# Had some fun in the Gym



## TTotal (Aug 12, 2002)

I'm the one in pink trousers :lol:


----------



## Irish Sancho (Mar 13, 2006)

TTotal said:


> I'm the one in pink trousers :lol:


Its a good one....but an old one.

I think its been posted here at least three times...


----------



## TTotal (Aug 12, 2002)

You obviously spend more time looking at rubbish than me Paddy :lol:


----------



## Irish Sancho (Mar 13, 2006)

TTotal said:


> You obviously spend more time looking at rubbish than me Paddy :lol:


 :-*


----------



## TTotal (Aug 12, 2002)

You been across to Limerick?


----------



## Irish Sancho (Mar 13, 2006)

TTotal said:


> You been across to Limerick?


I have indeed, I lived there for a year.


----------



## TTotal (Aug 12, 2002)

Have some friends in Dromineer close to Nenagh!
Terrificly nice folk the locals.


----------



## ObiWan (Sep 25, 2005)

New one on me............... just hope Dani does not see it :?


----------



## Irish Sancho (Mar 13, 2006)

TTotal said:


> Have some friends in Dromineer close to Nenagh!
> Terrificly nice folk the locals.


Cracking part of the country. :wink:


----------



## TTotal (Aug 12, 2002)

ObiWan said:


> New one on me............... just hope Dani does not see it :?


Why :?


----------



## ObiWan (Sep 25, 2005)

TTotal said:


> ObiWan said:
> 
> 
> > New one on me............... just hope Dani does not see it :?
> ...


She has been sorting my back problem out and personal training once a week for a couple of years now. She already comes up with the crazest ideas to break the monotiny without seeing this.


----------



## A3DFU (May 7, 2002)

ObiWan said:


> New one on me............... just hope Dani does not see it :?

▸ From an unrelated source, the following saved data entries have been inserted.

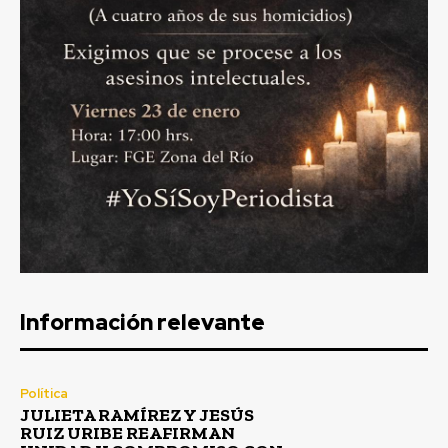
Información relevante
Política
JULIETA RAMÍREZ Y JESÚS
RUIZ URIBE REAFIRMAN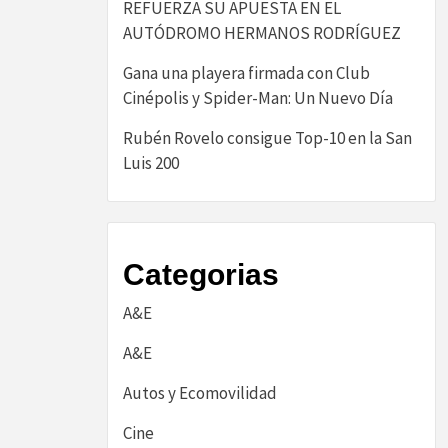
REFUERZA SU APUESTA EN EL
AUTÓDROMO HERMANOS RODRÍGUEZ
Gana una playera firmada con Club
Cinépolis y Spider-Man: Un Nuevo Día
Rubén Rovelo consigue Top-10 en la San
Luis 200
Categorias
A&E
A&E
Autos y Ecomovilidad
Cine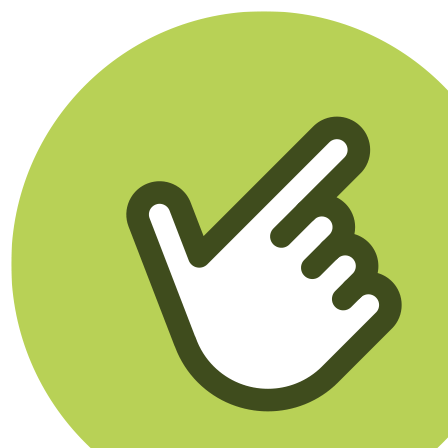
Klikego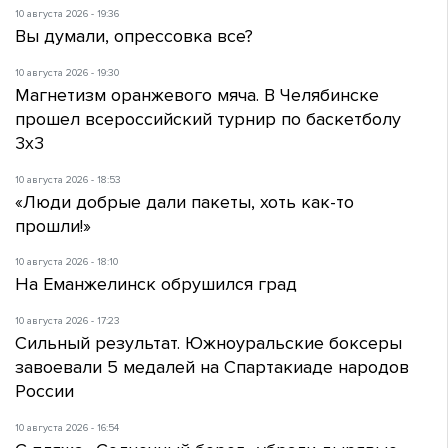
10 августа 2026 - 19:36
Вы думали, опрессовка все?
10 августа 2026 - 19:30
Магнетизм оранжевого мяча. В Челябинске
прошел всероссийский турнир по баскетболу
3х3
10 августа 2026 - 18:53
«Люди добрые дали пакеты, хоть как-то
прошли!»
10 августа 2026 - 18:10
На Еманжелинск обрушился град
10 августа 2026 - 17:23
Сильный результат. Южноуральские боксеры
завоевали 5 медалей на Спартакиаде народов
России
10 августа 2026 - 16:54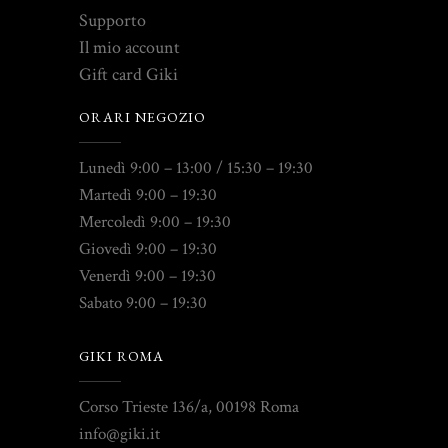
Supporto
Il mio account
Gift card Giki
ORARI NEGOZIO
Lunedì 9:00 – 13:00 / 15:30 – 19:30
Martedì 9:00 – 19:30
Mercoledì 9:00 – 19:30
Giovedì 9:00 – 19:30
Venerdì 9:00 – 19:30
Sabato 9:00 – 19:30
GIKI ROMA
Corso Trieste 136/a, 00198 Roma
info@giki.it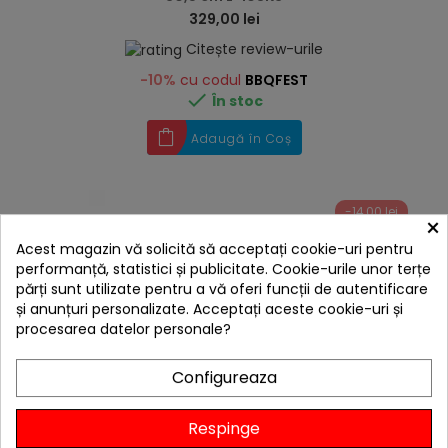
329,00 lei
Citește review-urile
-10%
cu codul
BBQFEST

În stoc
Adaugă în Coș
-14,00 lei
×
Acest magazin vă solicită să acceptați cookie-uri pentru
performanță, statistici și publicitate. Cookie-urile unor terțe
părți sunt utilizate pentru a vă oferi funcții de autentificare
și anunțuri personalizate. Acceptați aceste cookie-uri și
procesarea datelor personale?
Configureaza
Respinge
hea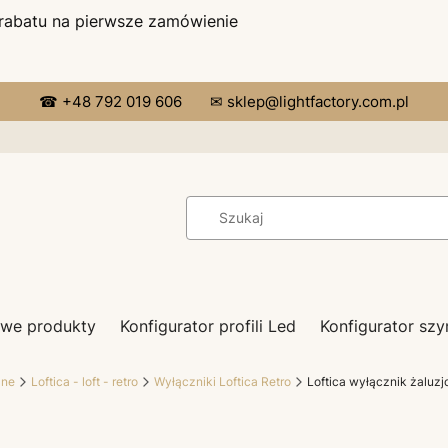
 rabatu na pierwsze zamówienie
☎ +48 792 019 606
✉ sklep@lightfactory.com.pl
we produkty
Konfigurator profili Led
Konfigurator s
zne
Loftica - loft - retro
Wyłączniki Loftica Retro
Loftica wyłącznik żaluz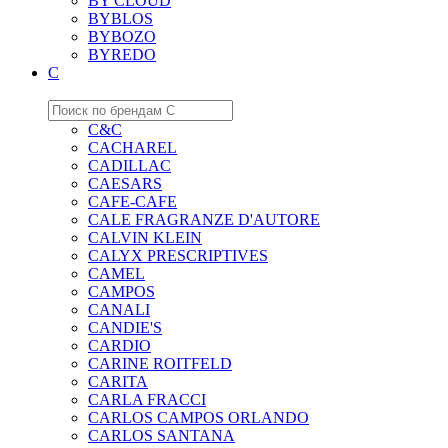
BY CLOUD
BYBLOS
BYBOZO
BYREDO
C
C&C
CACHAREL
CADILLAC
CAESARS
CAFE-CAFE
CALE FRAGRANZE D'AUTORE
CALVIN KLEIN
CALYX PRESCRIPTIVES
CAMEL
CAMPOS
CANALI
CANDIE'S
CARDIO
CARINE ROITFELD
CARITA
CARLA FRACCI
CARLOS CAMPOS ORLANDO
CARLOS SANTANA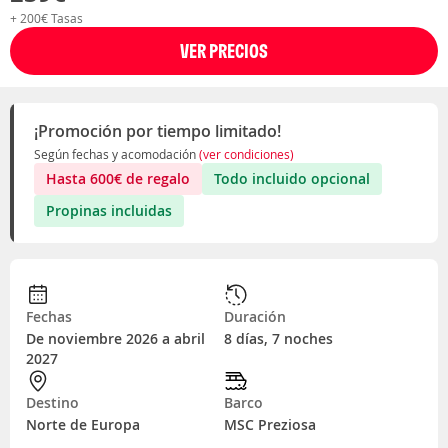
+ 200€ Tasas
VER PRECIOS
¡Promoción por tiempo limitado!
Según fechas y acomodación
(ver condiciones)
Hasta
600
€
de regalo
Todo incluido opcional
Propinas incluidas
Fechas
Duración
De noviembre 2026 a abril
8 días, 7 noches
2027
Destino
Barco
Norte de Europa
MSC Preziosa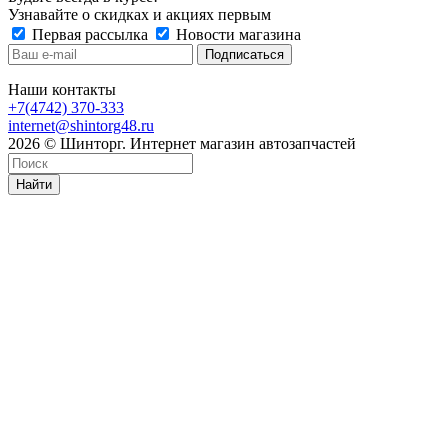
Узнавайте о скидках и акциях первым
Первая рассылка
Новости магазина
Наши контакты
+7(4742) 370-333
internet@shintorg48.ru
2026 © Шинторг. Интернет магазин автозапчастей
Найти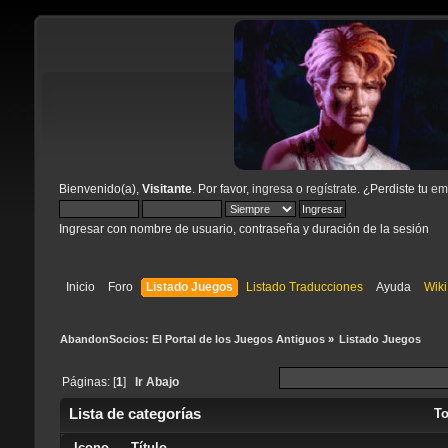
Bienvenido(a),
Visitante
. Por favor,
ingresa
o
regístrate
. ¿Perdiste tu
ema
Ingresar con nombre de usuario, contraseña y duración de la sesión
Inicio
Foro
Listado Juegos
Listado Traducciones
Ayuda
Wiki
AbandonSocios: El Portal de los Juegos Antiguos
»
Listado Juegos
Páginas: [
1
]
Ir Abajo
Lista de categorías
T
Icono
Título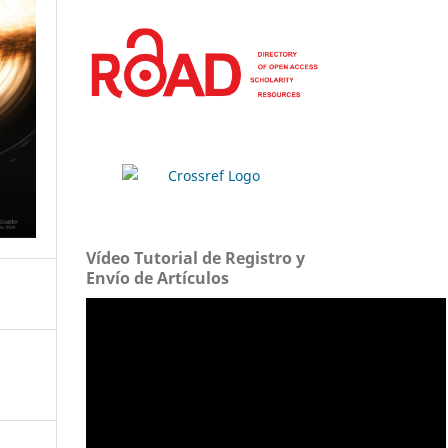
Vídeo Tutorial de Registro y
Envío de Artículos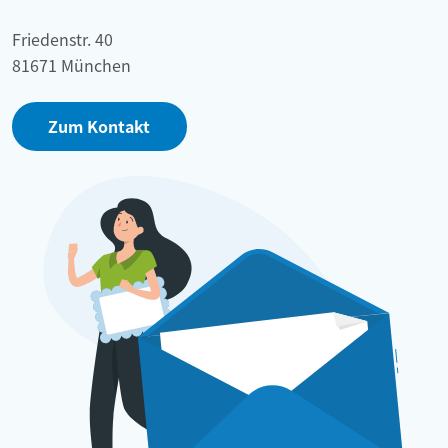
Friedenstr. 40
81671 München
Zum Kontakt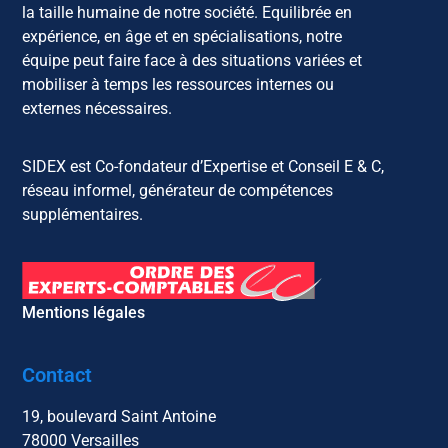
la taille humaine de notre société. Equilibrée en
expérience, en âge et en spécialisations, notre
équipe peut faire face à des situations variées et
mobiliser à temps les ressources internes ou
externes nécessaires.
SIDEX est Co-fondateur d’Expertise et Conseil E & C,
réseau informel, générateur de compétences
supplémentaires.
Mentions légales
Contact
19, boulevard Saint Antoine
78000 Versailles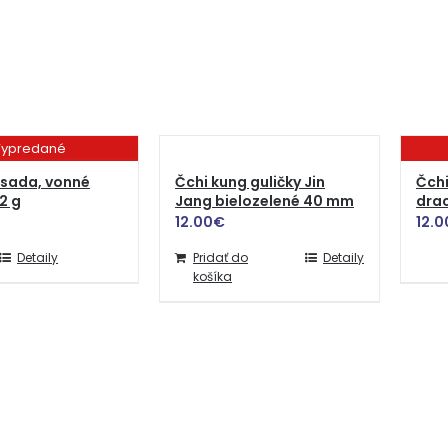
ypredané
sada, vonné
Čchi kung guličky Jin
Čchi
2 g
Jang bielozelené 40 mm
dra
12.00
€
12.0
Detaily
Pridať do
Detaily
košíka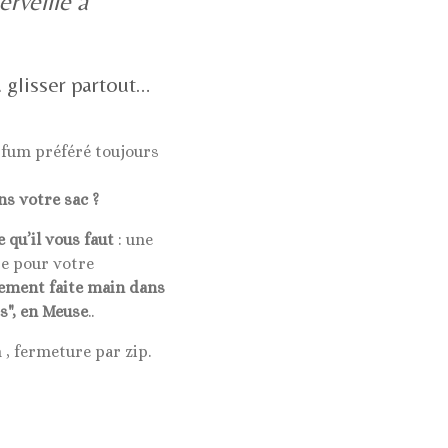
rveille à
 glisser partout…
rfum préféré toujours
ns votre sac ?
 qu’il vous faut
: une
re pour votre
ement faite main dans
s", en Meuse
..
 , fermeture par zip.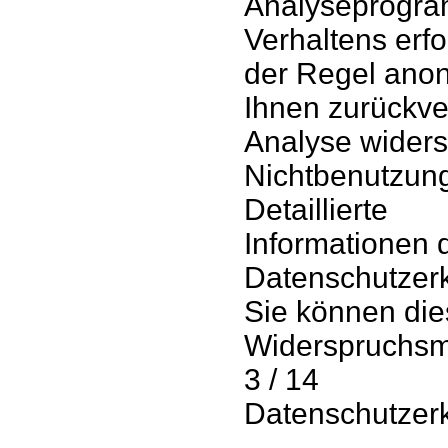
Analyseprogram
Verhaltens erfol
der Regel anon
Ihnen zurückve
Analyse widers
Nichtbenutzung
Detaillierte
Informationen 
Datenschutzerk
Sie können die
Widerspruchsmö
3 / 14
Datenschutzerk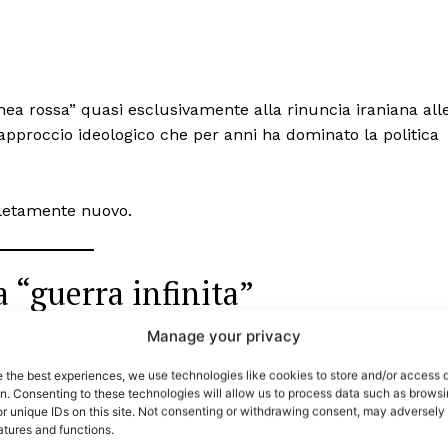
ea rossa” quasi esclusivamente alla rinuncia iraniana all
pproccio ideologico che per anni ha dominato la politica
pletamente nuovo.
a “guerra infinita”
port
 sono le
TrueReport
ie
Manage your privacy
 cambiamento bisogna tornare indietro di almeno vent’anni
Home
e the best experiences, we use technologies like cookies to store and/or access 
on. Consenting to these technologies will allow us to process data such as brows
Geopolitica
 il laboratorio della strategia americana basata su:
r unique IDs on this site. Not consenting or withdrawing consent, may adversely 
CildresQue
atures and functions.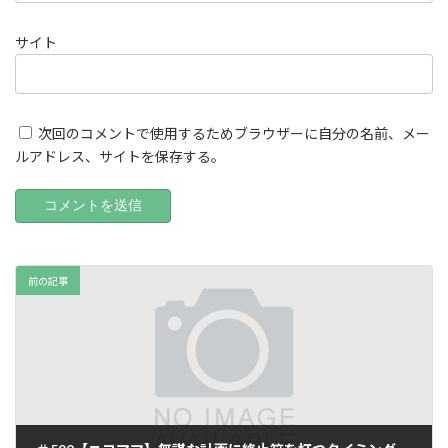
サイト
次回のコメントで使用するためブラウザーに自分の名前、メー
ルアドレス、サイトを保存する。
前の記事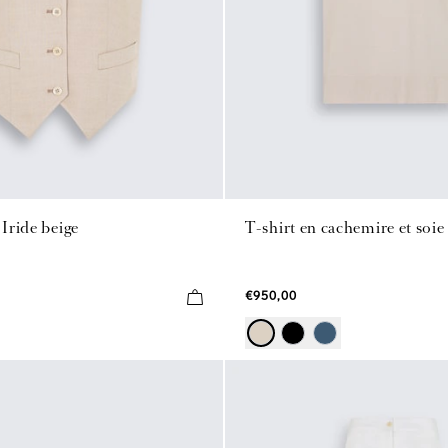
 Iride beige
T-shirt en cachemire et soie
€950,00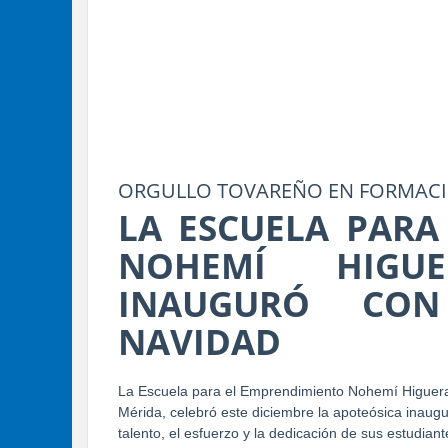
ORGULLO TOVAREÑO EN FORMACIÓ
LA ESCUELA PARA
NOHEMÍ HIGU
INAUGURÓ CO
NAVIDAD
La Escuela para el Emprendimiento Nohemí Higuera
Mérida, celebró este diciembre la apoteósica inaug
talento, el esfuerzo y la dedicación de sus estudian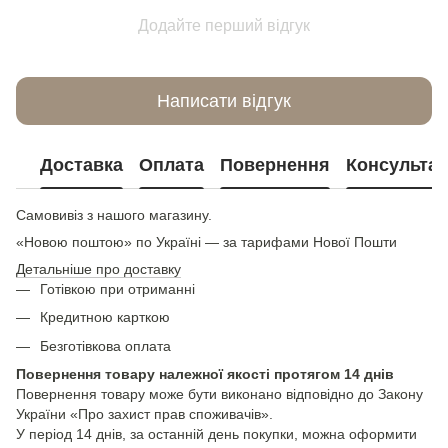
Додайте перший відгук
Написати відгук
Доставка
Оплата
Повернення
Консультац
Самовивіз з нашого магазину.
«Новою поштою» по Україні — за тарифами Нової Пошти
Детальніше про доставку
Готівкою при отриманні
Кредитною карткою
Безготівкова оплата
Повернення товару належної якості протягом 14 днів
Повернення товару може бути виконано відповідно до Закону
України «Про захист прав споживачів».
У період 14 днів, за останній день покупки, можна оформити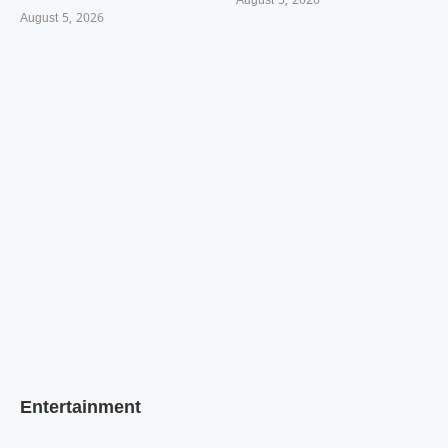
August 5, 2026
August 5, 2026
Entertainment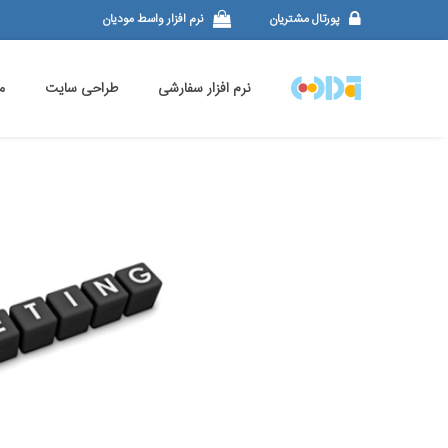
پورتال مشتریان
نرم افزار واسط مودیان
نرم افزار سفارشی
طراحی سایت
م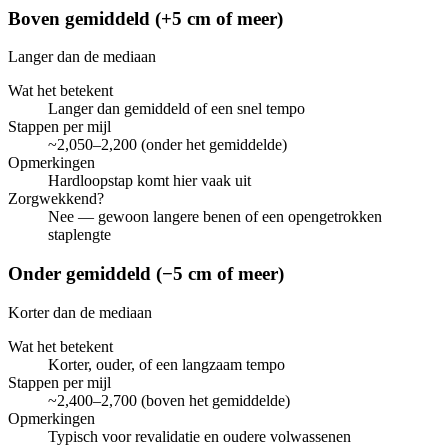
Boven gemiddeld (+5 cm of meer)
Langer dan de mediaan
Wat het betekent
Langer dan gemiddeld of een snel tempo
Stappen per mijl
~2,050–2,200 (onder het gemiddelde)
Opmerkingen
Hardloopstap komt hier vaak uit
Zorgwekkend?
Nee — gewoon langere benen of een opengetrokken
staplengte
Onder gemiddeld (−5 cm of meer)
Korter dan de mediaan
Wat het betekent
Korter, ouder, of een langzaam tempo
Stappen per mijl
~2,400–2,700 (boven het gemiddelde)
Opmerkingen
Typisch voor revalidatie en oudere volwassenen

She tried to but it doesn't work. So, what am I missing :roll:


----------



## ObiWan (Sep 25, 2005)

A3DFU said:


> ObiWan said:
> 
> 
> > New one on me............... just hope Dani does not see it :?
> ...


It was a video showing a personal trainer feeding peeled grapes to thier clients as they wipe them down with aromatic sweat towels :lol: :lol: :lol:


----------



## Private Prozac (Jul 7, 2003)

Irish Sancho said:


> TTotal said:
> 
> 
> > I'm the one in pink trousers :lol:
> ...


No surprise there then given his recent actions of repeat posting. I tell you, *TTotal has finally lost the plot!*


----------



## TTotal (Aug 12, 2002)

You're wrong again Kneel, found it yesterday afternoon...


----------



## TTotal (Aug 12, 2002)

TTotal said:


> You're wrong again Kneel, found it yesterday afternoon...


----------



## TTotal (Aug 12, 2002)

TTotal said:


> TTotal said:
> 
> 
> > You're wrong again Kneel, found it yesterday afternoon...


----------



## Private Prozac (Jul 7, 2003)

LMFAO! :lol:

Good one Joan. :wink:


----------



## TTotal (Aug 12, 2002)

Its FFFFFFFFffriday after all mate [smiley=clown.gif]


----------



## Private Prozac (Jul 7, 2003)

Like that makes a difference where you're concerned!! :wink:


----------



## TTotal (Aug 12, 2002)

Now now, we are not all in high powered jobs earning millions for our employers...
You may be at the sharp end but blunt is fxxxing good enough for me :roll:


----------



## Private Prozac (Jul 7, 2003)

I always knew that you were a James Blunt though! :wink:


----------



## TTotal (Aug 12, 2002)

:roll: wonder what else rhymes with that eh? :lol:


----------



## Private Prozac (Jul 7, 2003)

Not Doodah that's for sure!! :wink:


----------



## A3DFU (May 7, 2002)

ObiWan said:


> A3DFU said:
> 
> 
> > ObiWan said:
> ...


You are so lucky that I am more civilised :lol: 
3 x 12 squats with 60kg barbelle please. NOW!!


----------



## ObiWan (Sep 25, 2005)

A3DFU said:


> ObiWan said:
> 
> 
> > A3DFU said:
> ...


I prefer stretches anyway............ :!:


----------



## A3DFU (May 7, 2002)

ObiWan said:


> A3DFU said:
> 
> 
> > ObiWan said:
> ...


Off you go. I will instruct you on the correct technique of Hamstring stretches on Wednesday :lol: :lol: :lol:


----------



## ObiWan (Sep 25, 2005)

A3DFU said:


> ObiWan said:
> 
> 
> > A3DFU said:
> ...


I prefer to stretch my imagination :?


----------



## A3DFU (May 7, 2002)

ObiWan said:


> A3DFU said:
> 
> 
> > ObiWan said:
> ...


 :lol: :lol: :lol: 
Being flexible is always good :roll:


----------